Par rapport aux premiers accords arrêtés à Cayenne le 1er avril, ce texte présente toutefois peu d’évolutions. Le gouvernement donne notamment son feu vert pour la construction d’une "cité judiciaire à Cayenne". Il accepte aussi que la question de la "rétrocession totale" des terres soit discutée "lors des prochains états généraux de la Guyane". 

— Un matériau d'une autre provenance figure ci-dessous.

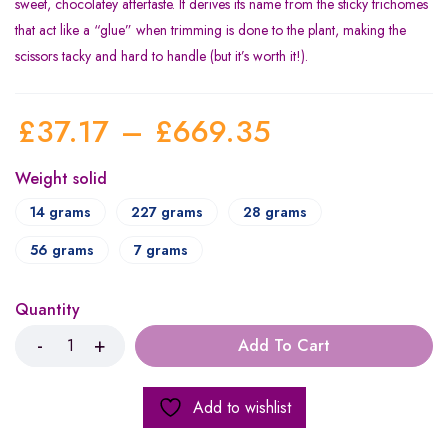
sweet, chocolatey aftertaste. It derives its name from the sticky trichomes
that act like a “glue” when trimming is done to the plant, making the
scissors tacky and hard to handle (but it’s worth it!).
£
37.17
–
£
669.35
Weight solid
14 grams
227 grams
28 grams
56 grams
7 grams
Quantity
Add To Cart
Add to wishlist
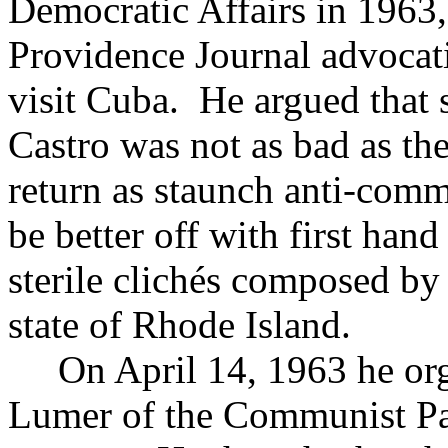
Democratic Affairs in 1963, 
Providence Journal advocati
visit Cuba. He argued that 
Castro was not as bad as th
return as staunch anti-comm
be better off with first han
sterile clichés composed by
state of Rhode Island.
On April 14, 1963 he org
Lumer of the Communist Pa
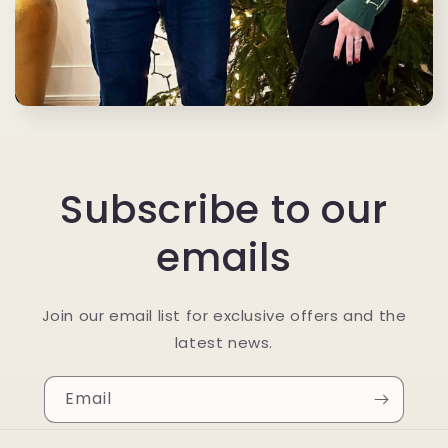
Subscribe to our
emails
Join our email list for exclusive offers and the
latest news.
Email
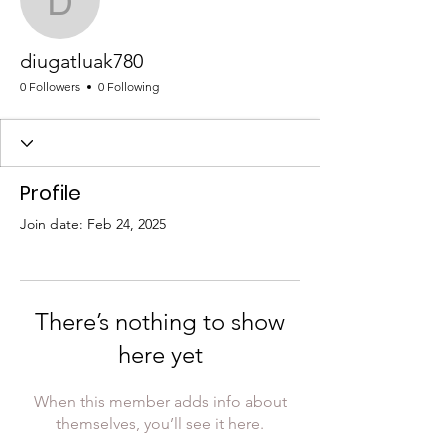
diugatluak780
diugatluak780
0 Followers
0 Following
Profile
Join date: Feb 24, 2025
There’s nothing to show
here yet
When this member adds info about
themselves, you’ll see it here.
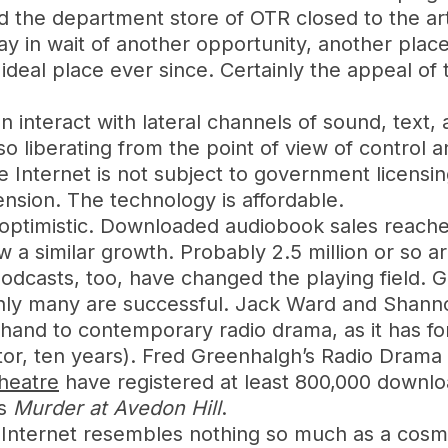
the department store of OTR closed to the art
lay in wait of another opportunity, another place
eal place ever since. Certainly the appeal of th
can interact with lateral channels of sound, tex
 liberating from the point of view of control
Internet is not subject to government licensin
mension. The technology is affordable.
y optimistic. Downloaded audiobook sales reache
a similar growth. Probably 2.5 million or so ar
 Podcasts, too, have changed the playing field
inly many are successful. Jack Ward and Shannon
al hand to contemporary radio drama, as it has f
itor, ten years). Fred Greenhalgh’s Radio Dram
heatre
have registered at least 800,000 downlo
es
Murder at Avedon Hill
.
he Internet resembles nothing so much as a cosm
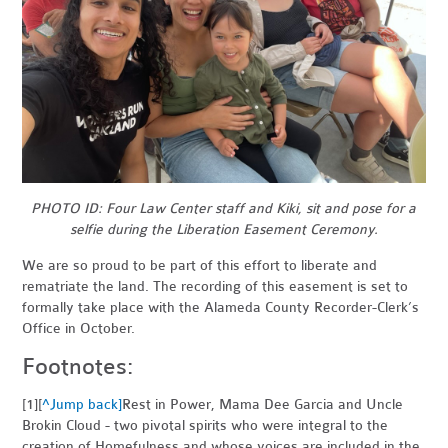
PHOTO ID: Four Law Center staff and Kiki, sit and pose for a
selfie during the Liberation Easement Ceremony.
We are so proud to be part of this effort to liberate and
rematriate the land. The recording of this easement is set to
formally take place with the Alameda County Recorder-Clerk’s
Office in October.
Footnotes:
[1][
^Jump back]
Rest in Power, Mama Dee Garcia and Uncle
Brokin Cloud - two pivotal spirits who were integral to the
creation of Homefulness and whose voices are included in the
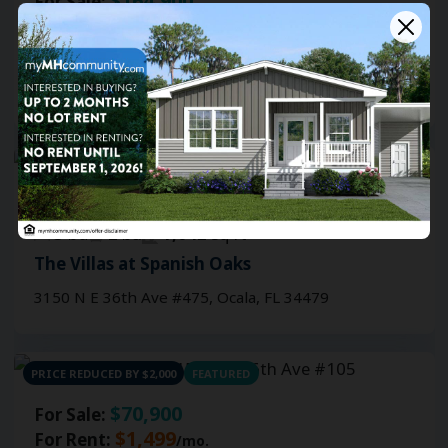
$164,900
For Sale:
3
bd
2
ba
1,042
sq ft
The Villas at Spanish Oaks
3150 N E 36th Ave #145, Ocala, FL 34479
NEW CONSTRUCTION
$164,900
For Sale:
3
bd
2
ba
1,042
sq ft
The Villas at Spanish Oaks
3150 N E 36th Ave #475, Ocala, FL 34479
PRICE REDUCED BY $2,000
FEATURED
$70,900
For Sale:
$1,499
For Rent:
/mo.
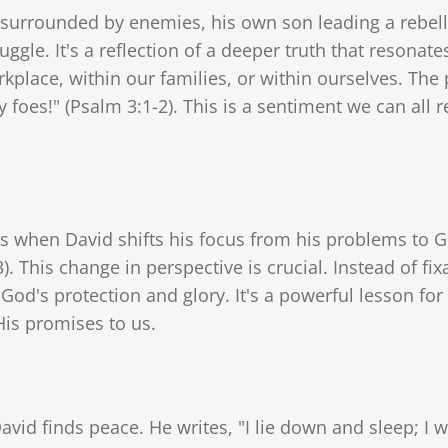
 surrounded by enemies, his own son leading a rebelli
uggle. It's a reflection of a deeper truth that resonat
kplace, within our families, or within ourselves. The 
oes!" (Psalm 3:1-2). This is a sentiment we can all re
s when David shifts his focus from his problems to G
 This change in perspective is crucial. Instead of fixat
 God's protection and glory. It's a powerful lesson f
is promises to us.
avid finds peace. He writes, "I lie down and sleep; I 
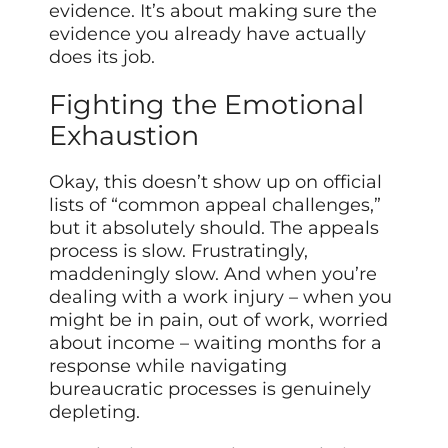
evidence. It’s about making sure the
evidence you already have actually
does its job.
Fighting the Emotional
Exhaustion
Okay, this doesn’t show up on official
lists of “common appeal challenges,”
but it absolutely should. The appeals
process is slow. Frustratingly,
maddeningly slow. And when you’re
dealing with a work injury – when you
might be in pain, out of work, worried
about income – waiting months for a
response while navigating
bureaucratic processes is genuinely
depleting.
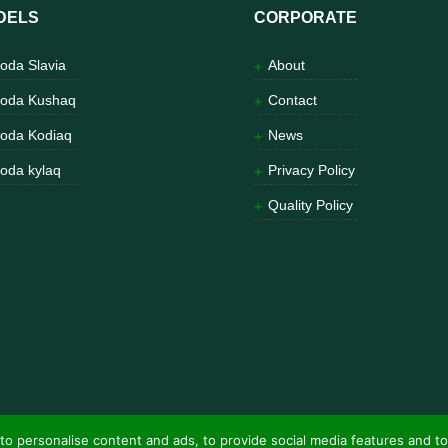
DELS
CORPORATE
oda Slavia
About
oda Kushaq
Contact
oda Kodiaq
News
oda kylaq
Privacy Policy
Quality Policy
to personalise content and ads, to provide social media features and to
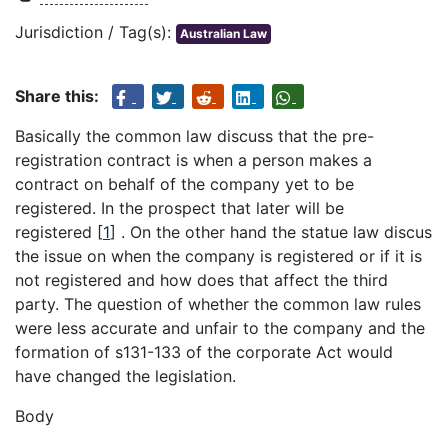
Jurisdiction / Tag(s):
Australian Law
Share this:
Basically the common law discuss that the pre-
registration contract is when a person makes a
contract on behalf of the company yet to be
registered. In the prospect that later will be
registered
[
1
]
. On the other hand the statue law discus
the issue on when the company is registered or if it is
not registered and how does that affect the third
party. The question of whether the common law rules
were less accurate and unfair to the company and the
formation of s131-133 of the corporate Act would
have changed the legislation.
Body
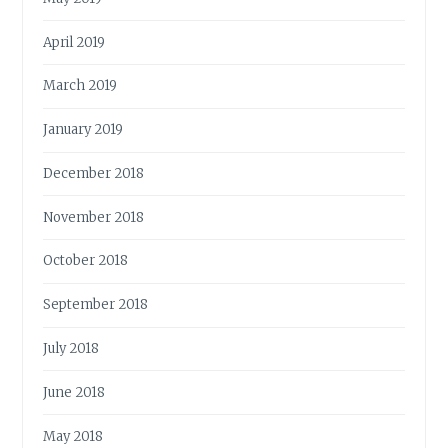
April 2019
March 2019
January 2019
December 2018
November 2018
October 2018
September 2018
July 2018
June 2018
May 2018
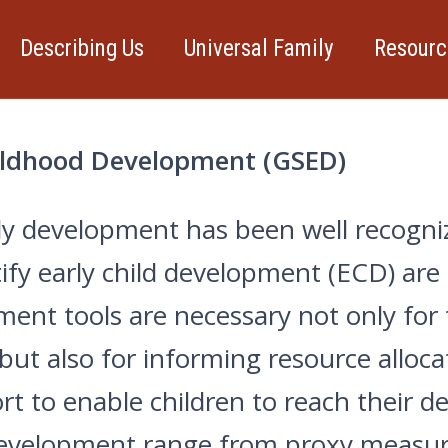
Describing Us
Universal Family
Resourc
hildhood Development (GSED)
ly development has been well recogniz
y early child development (ECD) are la
ent tools are necessary not only for
 but also for informing resource allo
t to enable children to reach their d
development range from proxy measure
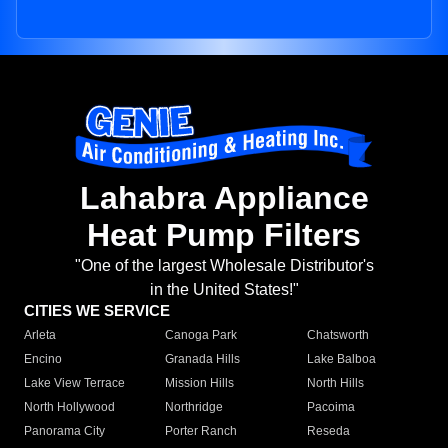
Lahabra Appliance
Heat Pump Filters
"One of the largest Wholesale Distributor's
in the United States!"
CITIES WE SERVICE
Arleta
Canoga Park
Chatsworth
Encino
Granada Hills
Lake Balboa
Lake View Terrace
Mission Hills
North Hills
North Hollywood
Northridge
Pacoima
Panorama City
Porter Ranch
Reseda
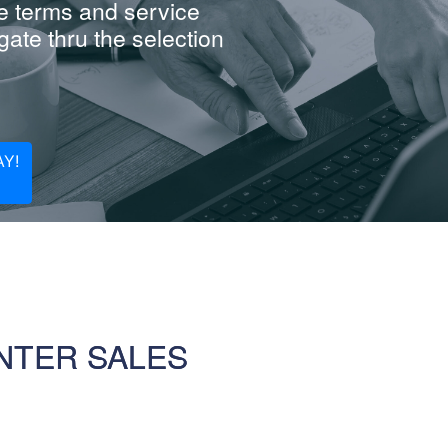
e terms and service
ate thru the selection
Y!
NTER SALES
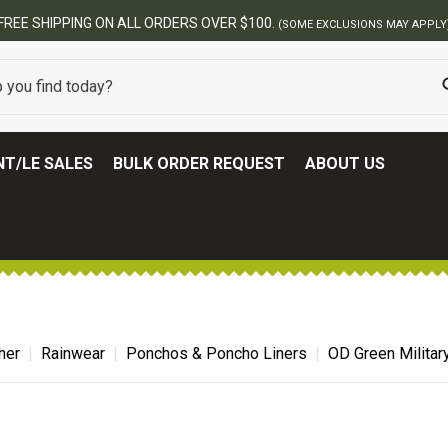
BEST ONLINE ARMY SURPLUS STORE
T/LE SALES
BULK ORDER REQUEST
ABOUT US
her
Rainwear
Ponchos & Poncho Liners
OD Green Militar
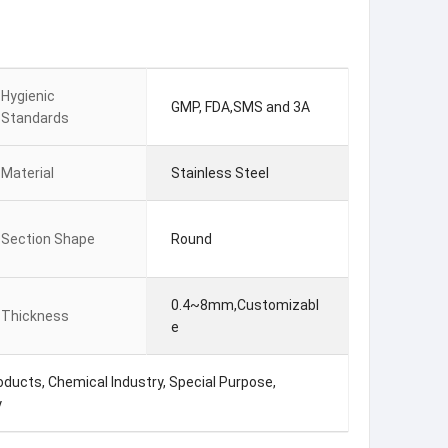
Hygienic
GMP, FDA,SMS and 3A
Standards
Material
Stainless Steel
Section Shape
Round
0.4~8mm,Customizabl
Thickness
e
ducts, Chemical Industry, Special Purpose,
y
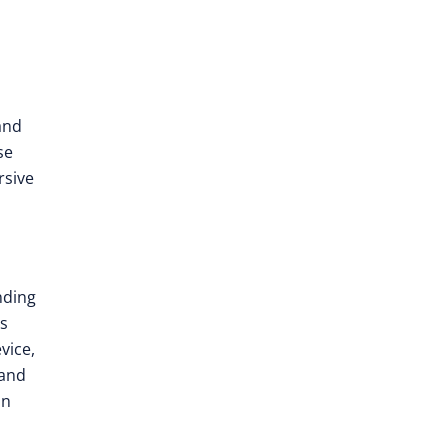
and
se
rsive
nding
es
vice,
 and
in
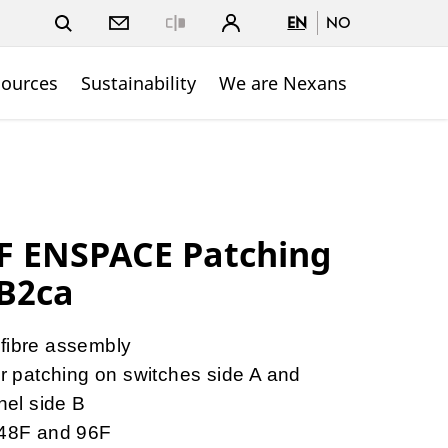
EN
NO
Close
sources
Sustainability
We are Nexans
 ENSPACE Patching
B2ca
 fibre assembly
patching on switches side A and
anel side B
, 48F and 96F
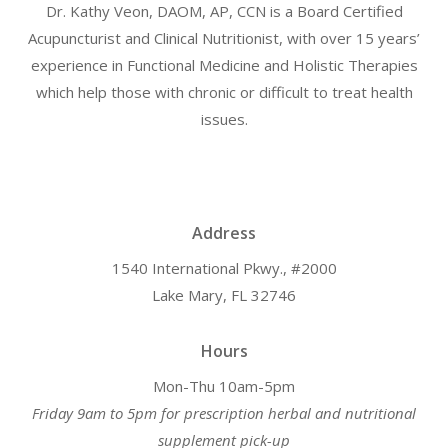
Dr. Kathy Veon, DAOM, AP, CCN is a Board Certified
Acupuncturist and Clinical Nutritionist, with over 15 years’
experience in Functional Medicine and Holistic Therapies
which help those with chronic or difficult to treat health
issues.
Address
1540 International Pkwy., #2000
Lake Mary, FL 32746
Hours
Mon-Thu 10am-5pm
Friday 9am to 5pm for prescription herbal and nutritional
supplement pick-up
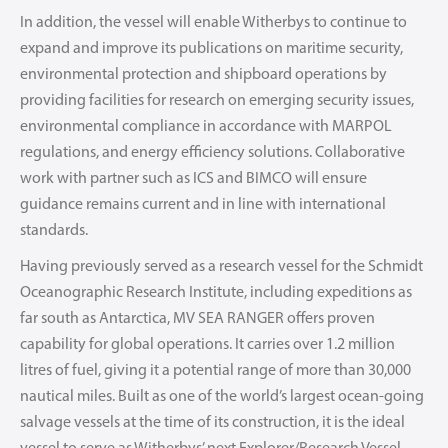
In addition, the vessel will enable Witherbys to continue to
expand and improve its publications on maritime security,
environmental protection and shipboard operations by
providing facilities for research on emerging security issues,
environmental compliance in accordance with MARPOL
regulations, and energy efficiency solutions. Collaborative
work with partner such as ICS and BIMCO will ensure
guidance remains current and in line with international
standards.
Having previously served as a research vessel for the Schmidt
Oceanographic Research Institute, including expeditions as
far south as Antarctica, MV SEA RANGER offers proven
capability for global operations. It carries over 1.2 million
litres of fuel, giving it a potential range of more than 30,000
nautical miles. Built as one of the world’s largest ocean-going
salvage vessels at the time of its construction, it is the ideal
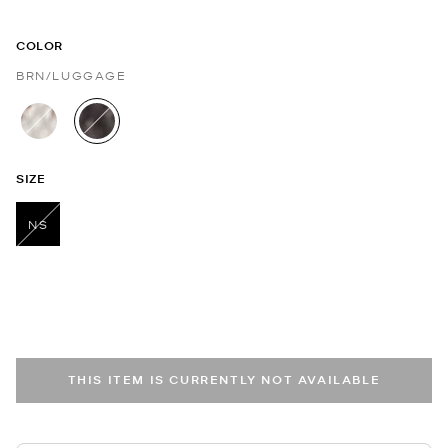
COLOR
BRN/LUGGAGE
selected
SIZE
NS
selected
THIS ITEM IS CURRENTLY NOT AVAILABLE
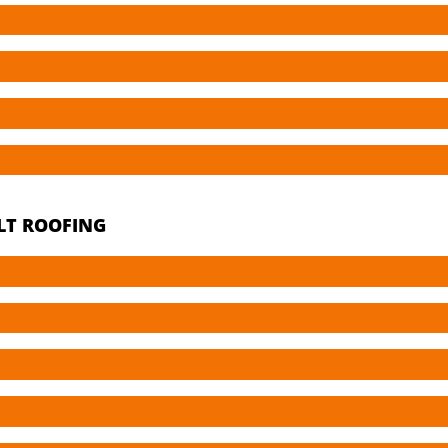
LT ROOFING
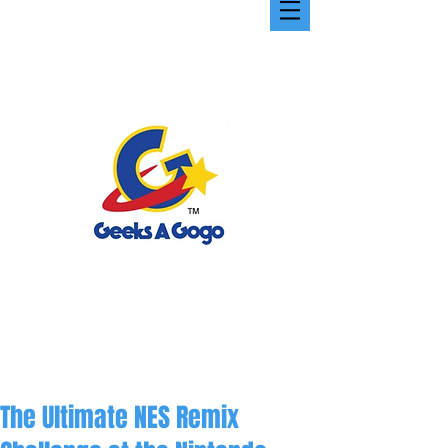
The Ultimate NES Remix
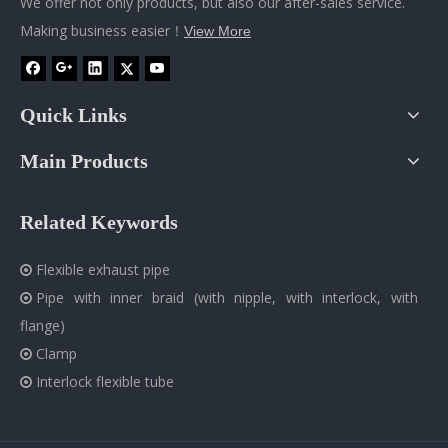
We offer not only products, but also our after-sales service.
Making business easier！
View More
Quick Links
Main Products
Related Keywords
Flexible exhaust pipe

Pipe with inner braid (with nipple, with interlock, with

flange)
Clamp

Interlock flexible tube


Sur le foncier, l'Etat s'engage également "à céder gratuitement 250.000 hectares à la Collectivité Territoriale Guyanaise et aux communes de Guyane", et 400.000 hectares aux Amérindiens et Bushinengués. Il prend également acte du fait que l’Etat "fera l’objet d’une saisine, par le congrès des élus" locaux, sur une "évolution statutaire" du territoire. Le collectif a aussi obtenu la garantie qu'il n'y aurait aucune poursuite  envers "les signataires de l'accord". 

A noter que les barrages routiers, qui paralysaient l’économie, ont été levés à l'exception pour l'instant de celui bloquant la fusée Ariane à Kourou. Des militants sur place réclament "un courrier de la ministre de la Santé" pour acter par écrit "le passage en secteur public du Centre médico-chirurgical de Kourou".